**Source information**

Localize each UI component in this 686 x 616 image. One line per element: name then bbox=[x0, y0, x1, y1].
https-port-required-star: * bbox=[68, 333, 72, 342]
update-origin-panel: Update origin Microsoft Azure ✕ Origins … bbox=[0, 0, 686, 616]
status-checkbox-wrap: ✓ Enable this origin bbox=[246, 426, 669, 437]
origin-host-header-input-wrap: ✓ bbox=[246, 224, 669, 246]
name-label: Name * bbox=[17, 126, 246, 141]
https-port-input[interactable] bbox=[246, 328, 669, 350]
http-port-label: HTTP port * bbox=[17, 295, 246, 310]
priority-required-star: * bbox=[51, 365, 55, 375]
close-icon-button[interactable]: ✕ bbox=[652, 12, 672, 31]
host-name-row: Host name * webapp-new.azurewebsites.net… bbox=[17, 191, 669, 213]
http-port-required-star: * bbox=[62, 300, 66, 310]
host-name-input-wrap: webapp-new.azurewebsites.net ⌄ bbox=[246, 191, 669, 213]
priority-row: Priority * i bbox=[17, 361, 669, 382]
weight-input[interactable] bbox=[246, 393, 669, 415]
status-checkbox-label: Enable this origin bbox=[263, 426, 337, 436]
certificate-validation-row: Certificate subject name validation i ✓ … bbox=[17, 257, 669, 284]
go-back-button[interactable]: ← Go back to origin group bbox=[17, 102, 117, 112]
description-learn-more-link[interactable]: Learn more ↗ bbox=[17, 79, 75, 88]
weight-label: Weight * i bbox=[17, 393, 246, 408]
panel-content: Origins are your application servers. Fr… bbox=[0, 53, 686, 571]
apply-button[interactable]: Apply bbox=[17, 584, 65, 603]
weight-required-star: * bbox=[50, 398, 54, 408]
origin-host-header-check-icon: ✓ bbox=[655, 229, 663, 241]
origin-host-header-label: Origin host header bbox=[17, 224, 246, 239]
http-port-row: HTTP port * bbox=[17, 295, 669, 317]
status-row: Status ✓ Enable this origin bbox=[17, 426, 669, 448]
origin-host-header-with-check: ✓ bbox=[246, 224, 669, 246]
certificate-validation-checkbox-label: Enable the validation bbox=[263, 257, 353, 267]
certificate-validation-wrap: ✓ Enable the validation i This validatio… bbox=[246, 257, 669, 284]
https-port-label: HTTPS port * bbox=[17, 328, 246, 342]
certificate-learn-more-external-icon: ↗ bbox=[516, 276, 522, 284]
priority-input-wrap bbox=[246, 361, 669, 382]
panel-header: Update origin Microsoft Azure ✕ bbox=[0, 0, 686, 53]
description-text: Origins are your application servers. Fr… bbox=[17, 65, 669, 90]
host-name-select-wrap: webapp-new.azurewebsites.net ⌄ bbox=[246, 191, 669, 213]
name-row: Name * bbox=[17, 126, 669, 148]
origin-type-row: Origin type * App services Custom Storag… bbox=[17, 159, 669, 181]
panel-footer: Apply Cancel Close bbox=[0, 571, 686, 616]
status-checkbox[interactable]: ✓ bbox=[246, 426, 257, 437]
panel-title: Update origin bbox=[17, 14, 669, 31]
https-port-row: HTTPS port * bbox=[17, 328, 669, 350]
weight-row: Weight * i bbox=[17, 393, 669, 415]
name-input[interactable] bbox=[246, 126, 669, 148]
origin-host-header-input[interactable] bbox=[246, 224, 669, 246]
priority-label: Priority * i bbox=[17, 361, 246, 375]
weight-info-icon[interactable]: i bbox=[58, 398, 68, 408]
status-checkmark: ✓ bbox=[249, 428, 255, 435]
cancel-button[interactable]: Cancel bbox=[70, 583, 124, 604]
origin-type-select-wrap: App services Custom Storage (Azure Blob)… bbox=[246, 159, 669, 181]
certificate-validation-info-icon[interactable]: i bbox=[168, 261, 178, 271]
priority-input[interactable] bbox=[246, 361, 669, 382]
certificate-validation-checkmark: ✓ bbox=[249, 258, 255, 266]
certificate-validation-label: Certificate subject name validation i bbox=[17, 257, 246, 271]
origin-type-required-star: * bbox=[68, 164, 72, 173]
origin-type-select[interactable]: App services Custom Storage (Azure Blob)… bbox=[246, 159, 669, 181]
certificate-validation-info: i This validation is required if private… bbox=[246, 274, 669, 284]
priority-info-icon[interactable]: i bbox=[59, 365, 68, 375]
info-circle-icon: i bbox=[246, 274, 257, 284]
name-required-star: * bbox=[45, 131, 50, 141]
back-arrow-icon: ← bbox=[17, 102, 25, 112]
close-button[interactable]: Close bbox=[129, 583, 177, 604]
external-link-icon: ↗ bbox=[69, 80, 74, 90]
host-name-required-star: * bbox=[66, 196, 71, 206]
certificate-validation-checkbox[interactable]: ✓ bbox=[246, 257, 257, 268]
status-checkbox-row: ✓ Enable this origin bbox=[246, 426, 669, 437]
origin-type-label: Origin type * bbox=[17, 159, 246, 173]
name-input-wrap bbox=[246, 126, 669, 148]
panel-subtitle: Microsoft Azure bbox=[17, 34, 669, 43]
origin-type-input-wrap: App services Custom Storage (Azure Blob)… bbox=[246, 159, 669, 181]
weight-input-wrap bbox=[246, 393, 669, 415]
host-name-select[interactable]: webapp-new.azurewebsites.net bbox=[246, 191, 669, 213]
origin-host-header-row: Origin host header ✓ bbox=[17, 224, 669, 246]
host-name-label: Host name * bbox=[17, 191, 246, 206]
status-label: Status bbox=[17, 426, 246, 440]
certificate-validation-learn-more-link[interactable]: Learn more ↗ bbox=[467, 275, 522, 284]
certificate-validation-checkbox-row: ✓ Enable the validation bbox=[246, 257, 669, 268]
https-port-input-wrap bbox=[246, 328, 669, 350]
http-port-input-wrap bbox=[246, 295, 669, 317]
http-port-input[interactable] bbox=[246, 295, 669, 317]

* * *

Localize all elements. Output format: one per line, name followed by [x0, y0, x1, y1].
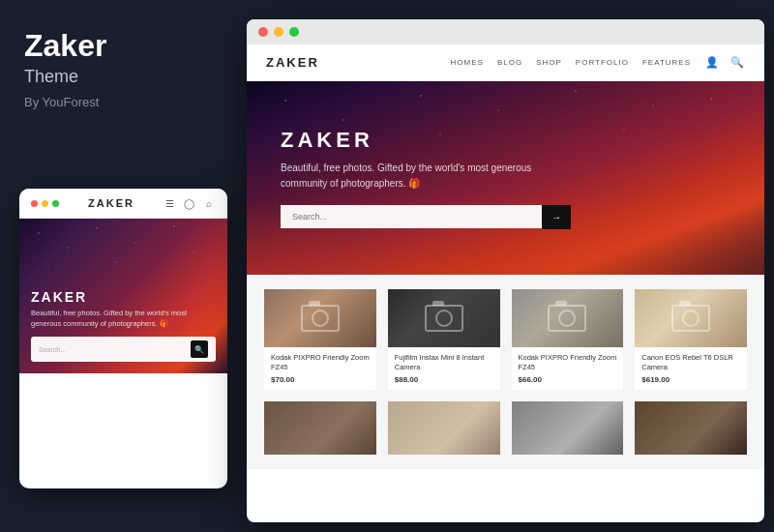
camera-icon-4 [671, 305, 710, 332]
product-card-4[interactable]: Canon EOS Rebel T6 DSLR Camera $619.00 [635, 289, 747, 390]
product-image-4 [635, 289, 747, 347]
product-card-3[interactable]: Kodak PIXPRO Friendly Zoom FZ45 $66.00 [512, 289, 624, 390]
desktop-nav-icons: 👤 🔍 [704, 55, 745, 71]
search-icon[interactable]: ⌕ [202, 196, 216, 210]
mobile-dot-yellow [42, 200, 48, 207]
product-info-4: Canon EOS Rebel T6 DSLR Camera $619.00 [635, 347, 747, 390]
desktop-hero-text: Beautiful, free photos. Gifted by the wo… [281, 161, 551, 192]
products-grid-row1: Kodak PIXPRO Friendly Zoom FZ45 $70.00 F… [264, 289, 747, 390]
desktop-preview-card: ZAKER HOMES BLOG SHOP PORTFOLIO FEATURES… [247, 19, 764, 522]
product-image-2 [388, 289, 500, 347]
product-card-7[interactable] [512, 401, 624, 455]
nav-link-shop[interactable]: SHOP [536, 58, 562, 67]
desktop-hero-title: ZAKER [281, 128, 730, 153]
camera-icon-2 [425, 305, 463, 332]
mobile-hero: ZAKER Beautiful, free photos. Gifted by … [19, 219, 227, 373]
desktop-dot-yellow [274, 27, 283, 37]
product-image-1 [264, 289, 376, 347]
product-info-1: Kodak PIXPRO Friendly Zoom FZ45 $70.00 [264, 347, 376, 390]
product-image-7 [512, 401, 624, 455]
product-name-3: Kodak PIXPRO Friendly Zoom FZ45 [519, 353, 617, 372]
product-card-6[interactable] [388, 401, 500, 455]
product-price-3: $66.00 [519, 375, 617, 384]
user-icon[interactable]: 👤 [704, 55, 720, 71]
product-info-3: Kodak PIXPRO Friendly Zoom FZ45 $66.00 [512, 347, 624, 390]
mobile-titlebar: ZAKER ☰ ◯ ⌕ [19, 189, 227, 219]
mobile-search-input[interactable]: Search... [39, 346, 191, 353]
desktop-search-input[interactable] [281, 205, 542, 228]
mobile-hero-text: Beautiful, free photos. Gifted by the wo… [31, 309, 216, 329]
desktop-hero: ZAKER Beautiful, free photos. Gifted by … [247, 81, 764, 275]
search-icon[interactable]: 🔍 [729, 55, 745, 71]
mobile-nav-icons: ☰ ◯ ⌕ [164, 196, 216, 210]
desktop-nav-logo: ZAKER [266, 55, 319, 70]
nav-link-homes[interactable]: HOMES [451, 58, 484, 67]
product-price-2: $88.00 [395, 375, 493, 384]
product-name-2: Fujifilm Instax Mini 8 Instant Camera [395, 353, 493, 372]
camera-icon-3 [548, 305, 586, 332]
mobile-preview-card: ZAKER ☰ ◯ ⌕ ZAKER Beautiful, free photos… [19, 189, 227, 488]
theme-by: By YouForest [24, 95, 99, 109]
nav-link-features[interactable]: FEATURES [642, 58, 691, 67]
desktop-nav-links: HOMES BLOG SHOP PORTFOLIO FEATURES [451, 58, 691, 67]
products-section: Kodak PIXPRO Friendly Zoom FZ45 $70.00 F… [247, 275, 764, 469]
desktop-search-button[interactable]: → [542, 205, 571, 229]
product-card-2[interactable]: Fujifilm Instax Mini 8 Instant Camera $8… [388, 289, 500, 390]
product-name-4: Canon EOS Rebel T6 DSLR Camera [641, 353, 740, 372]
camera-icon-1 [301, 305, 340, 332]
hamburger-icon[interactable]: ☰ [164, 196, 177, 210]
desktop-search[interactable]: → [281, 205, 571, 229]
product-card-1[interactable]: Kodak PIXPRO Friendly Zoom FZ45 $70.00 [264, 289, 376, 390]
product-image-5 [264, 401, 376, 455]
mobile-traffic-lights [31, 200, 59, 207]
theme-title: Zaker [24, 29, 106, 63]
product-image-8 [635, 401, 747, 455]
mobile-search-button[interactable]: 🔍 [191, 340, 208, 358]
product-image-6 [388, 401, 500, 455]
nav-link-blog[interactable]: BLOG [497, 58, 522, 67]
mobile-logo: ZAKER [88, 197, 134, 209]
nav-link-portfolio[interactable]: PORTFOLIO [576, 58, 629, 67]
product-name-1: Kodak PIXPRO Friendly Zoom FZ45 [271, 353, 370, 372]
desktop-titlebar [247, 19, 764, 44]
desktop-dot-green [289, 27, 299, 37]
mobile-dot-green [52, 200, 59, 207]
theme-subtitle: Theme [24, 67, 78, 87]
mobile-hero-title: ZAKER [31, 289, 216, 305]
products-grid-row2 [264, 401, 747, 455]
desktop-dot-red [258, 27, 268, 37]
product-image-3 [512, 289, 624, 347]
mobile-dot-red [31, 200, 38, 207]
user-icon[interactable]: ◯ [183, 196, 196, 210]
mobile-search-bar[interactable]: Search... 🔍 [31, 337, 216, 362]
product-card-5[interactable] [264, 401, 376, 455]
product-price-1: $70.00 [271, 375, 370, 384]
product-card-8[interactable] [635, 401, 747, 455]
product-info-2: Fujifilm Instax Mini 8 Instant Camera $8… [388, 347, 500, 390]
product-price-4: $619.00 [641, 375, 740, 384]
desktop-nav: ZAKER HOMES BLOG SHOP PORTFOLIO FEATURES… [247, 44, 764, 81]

**Work to be completed**
Whenever a line of the data includes the word "learn", show that line in full.

**Solution for this task**
description-learn-more-link[interactable]: Learn more ↗ bbox=[17, 79, 75, 88]
certificate-learn-more-external-icon: ↗ bbox=[516, 276, 522, 284]
certificate-validation-learn-more-link[interactable]: Learn more ↗ bbox=[467, 275, 522, 284]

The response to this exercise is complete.